#### DIRECTIONS FOR THIS TASK
Return, from the lines below, each one that includes the word "classifica".

:: INFORMATION

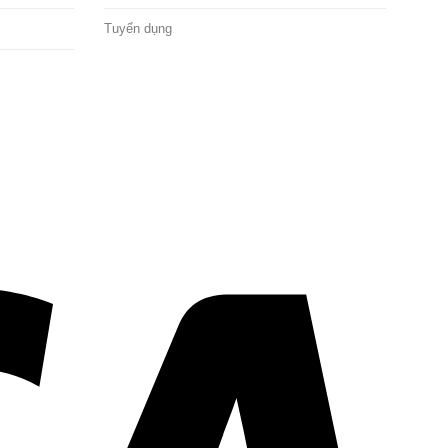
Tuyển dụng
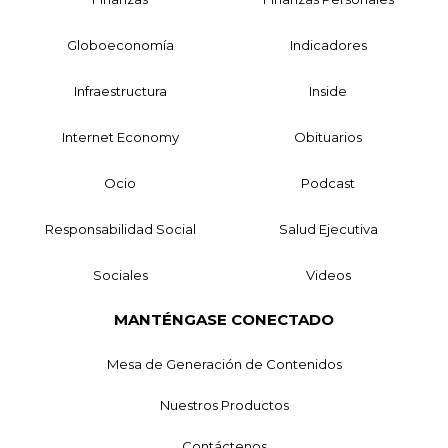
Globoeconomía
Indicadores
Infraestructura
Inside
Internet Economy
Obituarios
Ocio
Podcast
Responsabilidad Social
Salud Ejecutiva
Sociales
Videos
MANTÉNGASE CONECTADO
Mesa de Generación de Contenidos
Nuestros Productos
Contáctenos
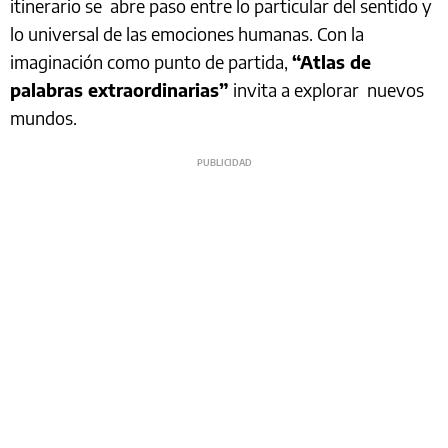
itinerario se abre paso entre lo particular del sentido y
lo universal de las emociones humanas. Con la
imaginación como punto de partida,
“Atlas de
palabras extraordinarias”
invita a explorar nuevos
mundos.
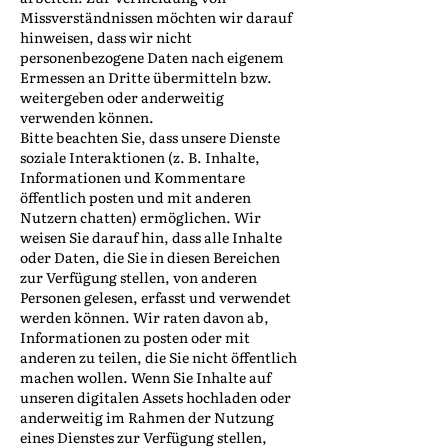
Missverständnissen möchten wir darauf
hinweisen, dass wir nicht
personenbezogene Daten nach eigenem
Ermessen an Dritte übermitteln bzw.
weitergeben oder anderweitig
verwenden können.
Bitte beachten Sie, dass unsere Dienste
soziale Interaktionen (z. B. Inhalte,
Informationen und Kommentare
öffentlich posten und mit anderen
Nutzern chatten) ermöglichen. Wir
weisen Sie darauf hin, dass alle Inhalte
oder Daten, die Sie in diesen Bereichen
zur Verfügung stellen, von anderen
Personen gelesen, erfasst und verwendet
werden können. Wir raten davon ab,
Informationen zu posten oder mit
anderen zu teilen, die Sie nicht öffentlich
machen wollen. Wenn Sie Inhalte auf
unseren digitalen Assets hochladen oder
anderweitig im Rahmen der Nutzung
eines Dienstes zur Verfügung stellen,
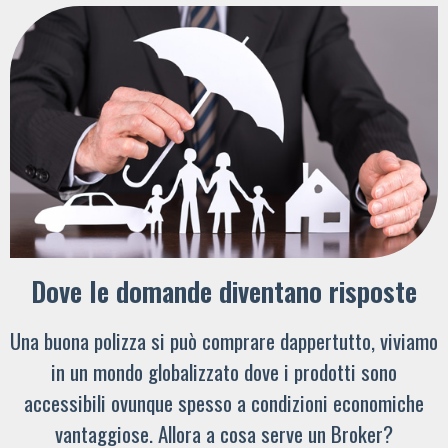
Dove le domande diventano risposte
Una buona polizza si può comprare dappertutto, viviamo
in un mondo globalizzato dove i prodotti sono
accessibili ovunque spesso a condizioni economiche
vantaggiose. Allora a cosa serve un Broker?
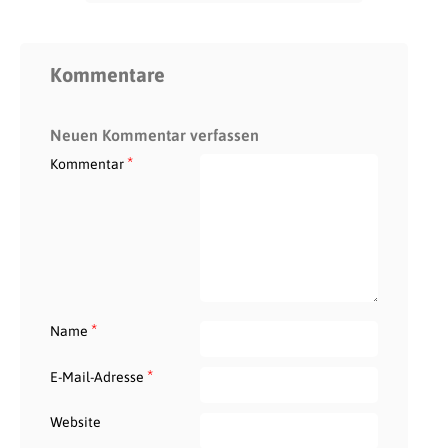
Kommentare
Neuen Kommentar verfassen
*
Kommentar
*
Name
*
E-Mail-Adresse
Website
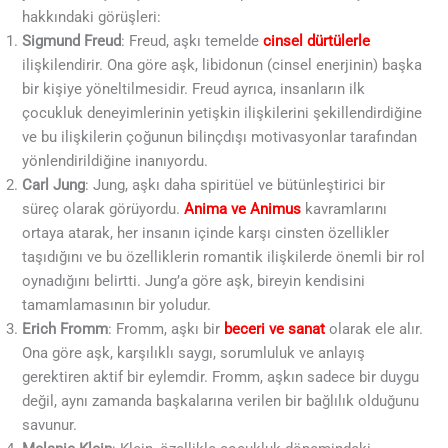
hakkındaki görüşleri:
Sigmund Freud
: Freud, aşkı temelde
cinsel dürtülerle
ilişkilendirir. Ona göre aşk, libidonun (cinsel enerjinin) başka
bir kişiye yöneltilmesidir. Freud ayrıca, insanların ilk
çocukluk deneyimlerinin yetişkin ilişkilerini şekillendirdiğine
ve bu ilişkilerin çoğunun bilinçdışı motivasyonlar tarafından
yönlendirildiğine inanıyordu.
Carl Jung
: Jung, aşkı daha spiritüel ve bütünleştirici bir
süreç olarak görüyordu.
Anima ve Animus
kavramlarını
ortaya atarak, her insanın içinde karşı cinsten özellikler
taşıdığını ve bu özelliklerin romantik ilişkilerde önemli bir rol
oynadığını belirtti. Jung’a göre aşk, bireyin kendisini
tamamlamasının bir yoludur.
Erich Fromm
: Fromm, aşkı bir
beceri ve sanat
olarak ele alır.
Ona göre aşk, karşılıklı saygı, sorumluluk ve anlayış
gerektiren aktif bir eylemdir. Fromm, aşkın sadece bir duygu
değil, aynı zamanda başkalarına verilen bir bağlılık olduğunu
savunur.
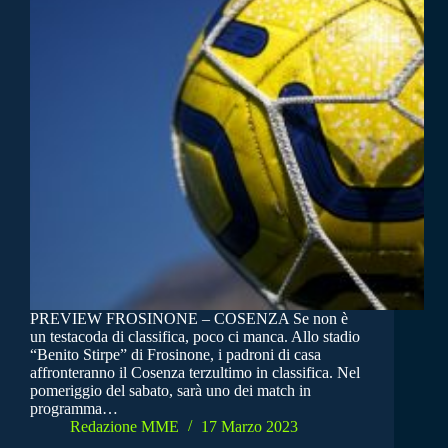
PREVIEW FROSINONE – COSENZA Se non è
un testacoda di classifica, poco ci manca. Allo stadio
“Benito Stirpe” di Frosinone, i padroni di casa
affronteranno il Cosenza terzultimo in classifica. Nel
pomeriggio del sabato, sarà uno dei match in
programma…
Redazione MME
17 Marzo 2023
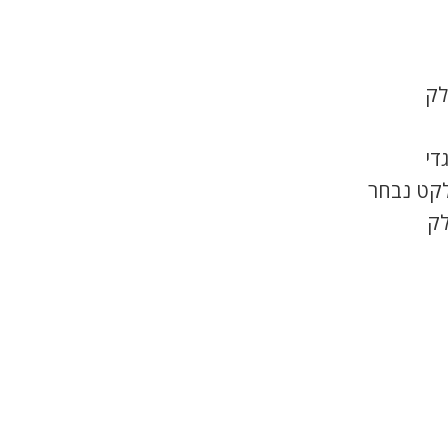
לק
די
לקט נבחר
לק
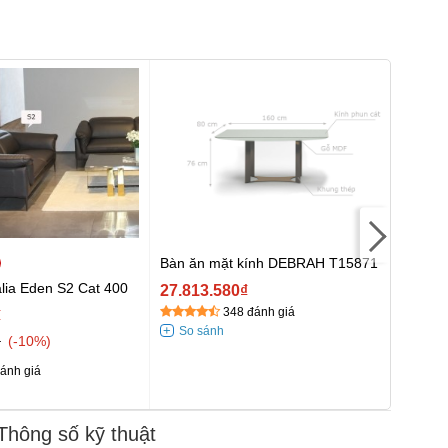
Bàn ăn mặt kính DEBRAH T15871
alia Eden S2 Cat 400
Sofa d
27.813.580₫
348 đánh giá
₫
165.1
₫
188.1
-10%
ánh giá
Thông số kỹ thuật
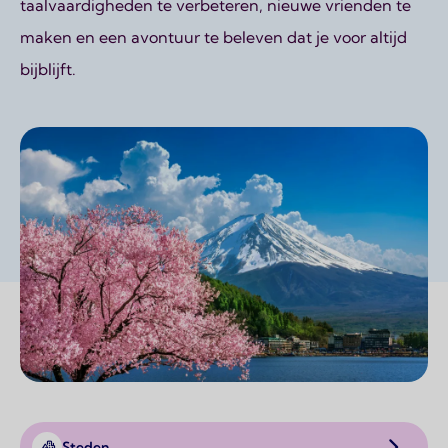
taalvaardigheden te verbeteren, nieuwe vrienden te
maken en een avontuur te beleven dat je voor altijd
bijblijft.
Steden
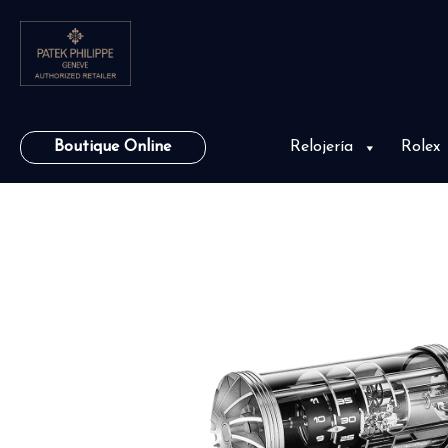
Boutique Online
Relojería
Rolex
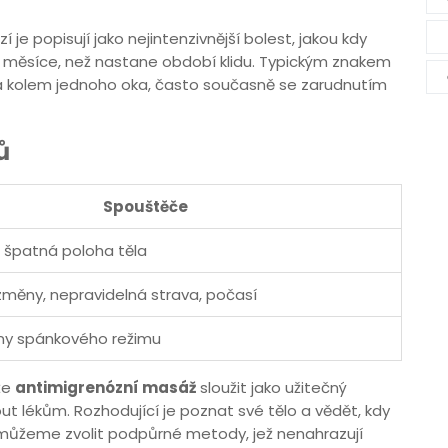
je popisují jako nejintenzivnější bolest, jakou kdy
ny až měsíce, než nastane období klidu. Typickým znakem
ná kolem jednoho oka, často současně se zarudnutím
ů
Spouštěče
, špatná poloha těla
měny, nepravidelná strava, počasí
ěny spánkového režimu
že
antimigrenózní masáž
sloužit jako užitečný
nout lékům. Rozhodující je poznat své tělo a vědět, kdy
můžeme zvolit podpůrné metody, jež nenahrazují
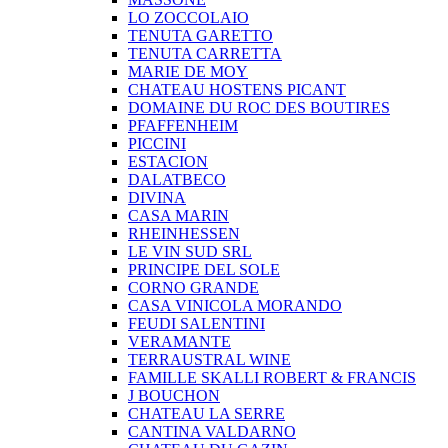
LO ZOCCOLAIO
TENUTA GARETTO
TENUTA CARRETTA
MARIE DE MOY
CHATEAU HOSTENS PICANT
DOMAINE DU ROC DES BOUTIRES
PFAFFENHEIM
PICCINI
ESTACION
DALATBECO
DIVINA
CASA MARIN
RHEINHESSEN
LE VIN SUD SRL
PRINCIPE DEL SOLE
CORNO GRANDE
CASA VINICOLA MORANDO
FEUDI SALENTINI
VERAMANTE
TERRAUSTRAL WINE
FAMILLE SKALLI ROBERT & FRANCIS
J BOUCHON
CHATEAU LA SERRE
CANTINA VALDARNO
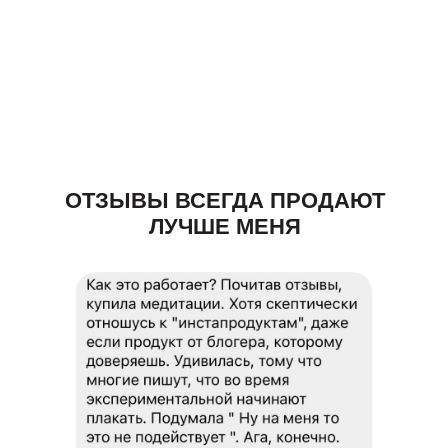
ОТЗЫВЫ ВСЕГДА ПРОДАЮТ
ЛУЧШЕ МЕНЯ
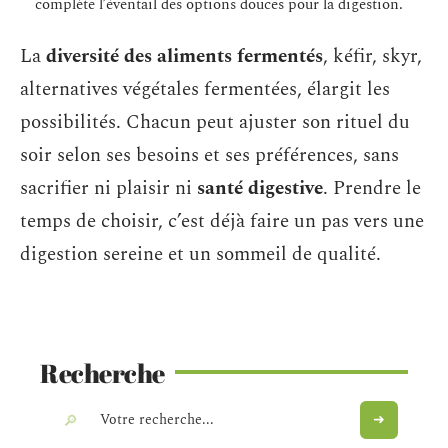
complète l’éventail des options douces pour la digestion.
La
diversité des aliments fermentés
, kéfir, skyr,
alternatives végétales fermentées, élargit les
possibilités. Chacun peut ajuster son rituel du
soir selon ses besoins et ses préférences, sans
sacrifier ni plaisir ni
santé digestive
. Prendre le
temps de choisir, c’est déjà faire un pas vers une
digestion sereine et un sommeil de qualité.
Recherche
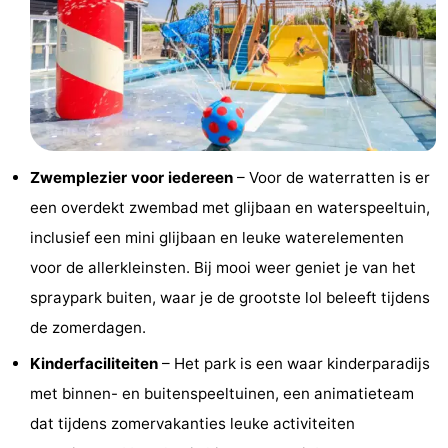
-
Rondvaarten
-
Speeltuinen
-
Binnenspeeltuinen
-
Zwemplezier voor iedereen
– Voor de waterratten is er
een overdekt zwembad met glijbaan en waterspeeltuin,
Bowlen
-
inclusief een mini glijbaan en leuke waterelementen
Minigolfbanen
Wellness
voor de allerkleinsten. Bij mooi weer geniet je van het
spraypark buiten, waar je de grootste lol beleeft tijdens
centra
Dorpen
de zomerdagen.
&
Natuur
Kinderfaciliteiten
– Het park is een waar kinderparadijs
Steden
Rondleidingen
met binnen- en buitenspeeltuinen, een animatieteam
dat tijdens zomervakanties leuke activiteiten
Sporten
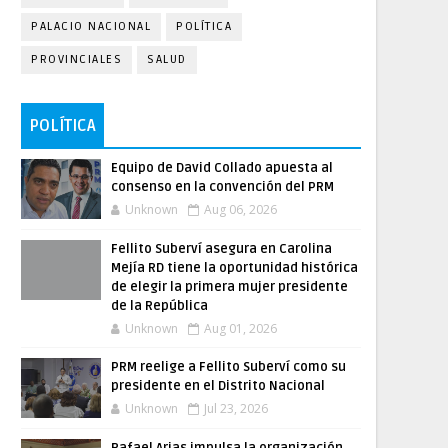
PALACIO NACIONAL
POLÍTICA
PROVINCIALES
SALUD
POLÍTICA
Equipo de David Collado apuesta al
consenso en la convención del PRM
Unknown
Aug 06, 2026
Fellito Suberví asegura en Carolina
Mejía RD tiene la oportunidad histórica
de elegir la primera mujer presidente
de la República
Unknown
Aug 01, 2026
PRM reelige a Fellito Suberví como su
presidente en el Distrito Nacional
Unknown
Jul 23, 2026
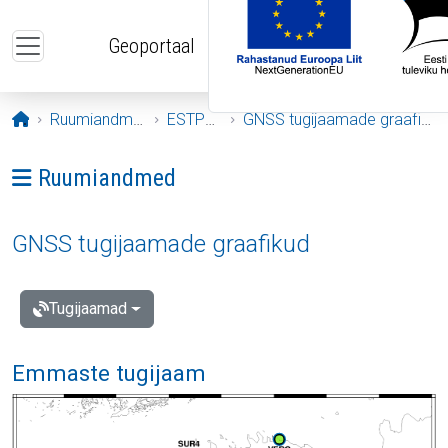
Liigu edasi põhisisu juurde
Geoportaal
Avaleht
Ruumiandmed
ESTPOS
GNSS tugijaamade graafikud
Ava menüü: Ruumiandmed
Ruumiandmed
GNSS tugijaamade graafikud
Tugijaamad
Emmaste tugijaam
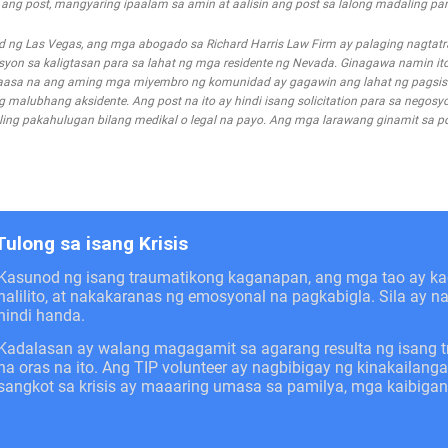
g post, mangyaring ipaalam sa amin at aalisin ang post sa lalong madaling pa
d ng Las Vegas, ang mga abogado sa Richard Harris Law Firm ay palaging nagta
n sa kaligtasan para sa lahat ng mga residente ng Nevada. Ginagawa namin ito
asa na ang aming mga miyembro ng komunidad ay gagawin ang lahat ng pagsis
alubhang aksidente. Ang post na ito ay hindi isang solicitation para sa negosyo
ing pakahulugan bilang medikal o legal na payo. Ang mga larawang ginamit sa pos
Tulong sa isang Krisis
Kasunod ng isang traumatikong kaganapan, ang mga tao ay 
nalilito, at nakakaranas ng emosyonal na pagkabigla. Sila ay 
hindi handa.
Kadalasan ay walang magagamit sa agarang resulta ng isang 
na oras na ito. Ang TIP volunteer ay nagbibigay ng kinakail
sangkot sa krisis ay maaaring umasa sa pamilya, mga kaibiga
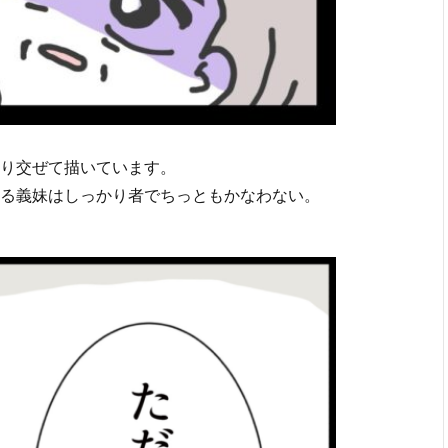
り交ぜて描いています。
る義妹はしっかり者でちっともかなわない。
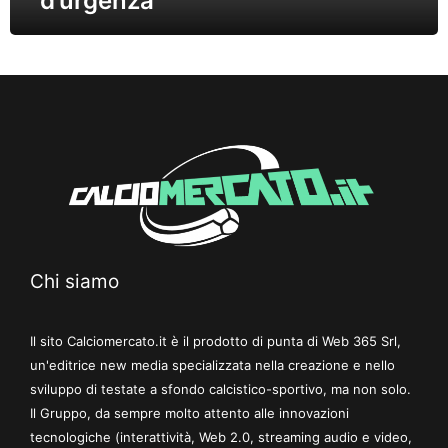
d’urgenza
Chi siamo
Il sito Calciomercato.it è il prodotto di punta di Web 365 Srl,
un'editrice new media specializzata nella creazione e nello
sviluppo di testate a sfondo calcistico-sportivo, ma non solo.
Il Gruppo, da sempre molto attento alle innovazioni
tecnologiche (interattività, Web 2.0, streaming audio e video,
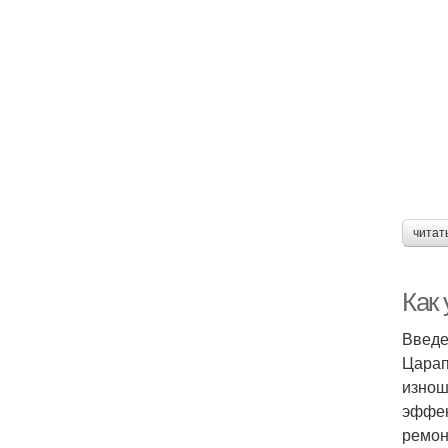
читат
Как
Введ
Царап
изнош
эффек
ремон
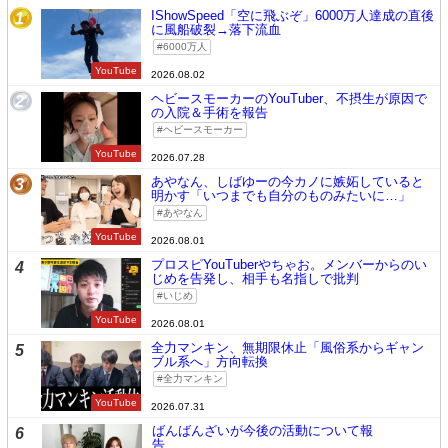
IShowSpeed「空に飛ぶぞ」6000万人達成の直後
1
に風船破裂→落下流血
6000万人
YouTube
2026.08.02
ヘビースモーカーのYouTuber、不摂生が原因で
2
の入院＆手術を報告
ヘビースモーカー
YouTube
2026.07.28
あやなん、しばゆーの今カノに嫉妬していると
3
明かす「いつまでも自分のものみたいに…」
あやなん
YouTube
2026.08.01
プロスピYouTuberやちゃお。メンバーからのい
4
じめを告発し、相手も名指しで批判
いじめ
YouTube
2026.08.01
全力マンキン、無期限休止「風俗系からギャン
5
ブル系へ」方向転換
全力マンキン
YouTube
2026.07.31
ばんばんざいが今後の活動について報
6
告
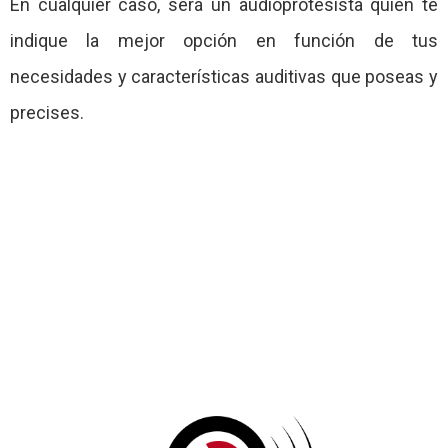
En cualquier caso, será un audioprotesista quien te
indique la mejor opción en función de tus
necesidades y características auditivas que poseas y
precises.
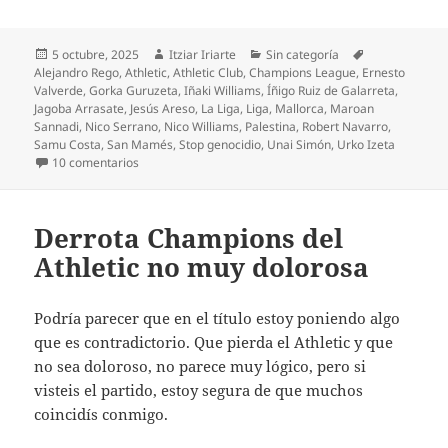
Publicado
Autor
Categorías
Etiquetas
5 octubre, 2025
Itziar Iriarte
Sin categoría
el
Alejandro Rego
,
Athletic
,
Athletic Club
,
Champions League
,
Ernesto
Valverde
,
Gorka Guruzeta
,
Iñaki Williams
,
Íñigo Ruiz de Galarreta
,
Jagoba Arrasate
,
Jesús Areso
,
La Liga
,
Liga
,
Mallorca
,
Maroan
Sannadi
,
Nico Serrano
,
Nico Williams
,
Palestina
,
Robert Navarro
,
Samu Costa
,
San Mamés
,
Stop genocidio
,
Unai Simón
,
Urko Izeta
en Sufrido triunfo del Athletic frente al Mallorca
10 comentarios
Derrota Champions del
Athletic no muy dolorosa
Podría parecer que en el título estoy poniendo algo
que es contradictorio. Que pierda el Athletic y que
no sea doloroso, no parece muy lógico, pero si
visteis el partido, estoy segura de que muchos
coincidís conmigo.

::::

#### COMPLETED EXERCISE
un testacoda di classifica, poco ci manca. Allo stadio
affronteranno il Cosenza terzultimo in classifica. Nel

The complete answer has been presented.